Om se frotó la cabeza. Aquellos pensamientos no tenían nada de divino. Cuando estabas aquí arriba, todo parecía mucho más simple. Todo era un juego. Olvidabas que allá abajo no era un juego. La gente moría. Le cortaban pedazos. Aquí arriba somos como águilas, pensó. A veces enseñamos a una tortuga cómo puede llegar a volar.

Y después la dejamos caer.

—Ahí abajo va a morir gente —le dijo al mundo oculto en general.

Un dios del Sol tsorteano ni siquiera se molestó en volver la cabeza.

—Para eso está —dijo.

Su mano sostenía un cubilete muy parecido a un cráneo humano con rubíes en las cuencas.

—Ah, sí —dijo Om—. Lo había olvidado por un momento. —Miró el cráneo y después se volvió hacia la pequeña diosa de la Abundancia—. ¿Qué es esto, cariño? ¿Una cornucopia? ¿Puedo echarle un vistazo? Gracias.

Om sacó parte de la fruta. Después le dio un codazo al Dios Salamandra.

—Si yo fuera tú, amigo, buscaría algo largo y pesado —dijo.

—¿Uno es menos que cincuenta y uno? —preguntó P’tang-P’tang.

—Es lo mismo —dijo Om con firmeza, contemplando la nuca del dios del Sol tsorteano.

—Pero tú tienes miles —dijo el dios Salamandra—. Tú peleas por miles.

Om se frotó la frente.
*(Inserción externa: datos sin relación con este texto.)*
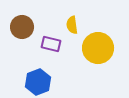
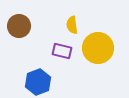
brown circle: moved 3 px left, 1 px up
purple rectangle: moved 11 px right, 7 px down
He pasado demasiado tiempo allí abajo, pensó. No consigo dejar de pensar al nivel del suelo.

—Creo —dijo —, creo que si quieres miles, tienes que pelear por uno. —Le dio una palmadita en el hombro al dios del Sol—. Oye, rayito de sol.

Y cuando el dios del Sol se volvió hacia él, Om le partió la cornucopia en la cabeza.

No era una tempestad normal. Tartamudeaba como la timidez de las supernovas, meciéndose con grandes ondulaciones de sonido que desgarraban el cielo. Grandes surtidores de arena salían disparados hacia las alturas para girar sobre los cuerpos supinos que yacían encima de la playa. Los rayos caían del cielo, y fuegos simpáticos saltaban de la punta de una lanza a la de una espada.

Simonía levantó la vista hacia la oscuridad retumbante.

—¿Qué demonios está pasando? —preguntó, dando un codazo al cuerpo acostado junto a él.

Que era el de Argavisti. Los dos hombres se miraron.

Más truenos retumbaron a través del cielo. Las olas trepaban una sobre otra para embestir a la flota. Un casco avanzó hacia otro flotando con espantosa gracia, proporcionando el contrapunto del gemir de la madera al bajo del trueno.

Una verga partida por la mitad se hundió en la arena junto a la cabeza de Simonía.

—Si nos quedamos aquí moriremos —dijo—. Vamos.

Se tambalearon a través de la espuma y la arena, avanzando entre grupos de soldados acurrucados que rezaban hasta que tropezaron con algo duro medio tapado.

Los dos entraron a rastras en la zona de calma que había debajo de la Tortuga.

Otros ya habían tenido la misma idea. Figuras oscuras estaban sentadas o acostadas en la oscuridad. Urna estaba sentado abatidamente encima de su caja de herramientas. Un tenue olor a tripas de pescado flotaba en el aire.

—Los dioses están enfadados —dijo Borvorio.

—Pero que muy enfadados —añadió Argavisti.

—Yo tampoco estoy de muy buen humor —repuso Simonía—. ¿Dioses? ¡Ja!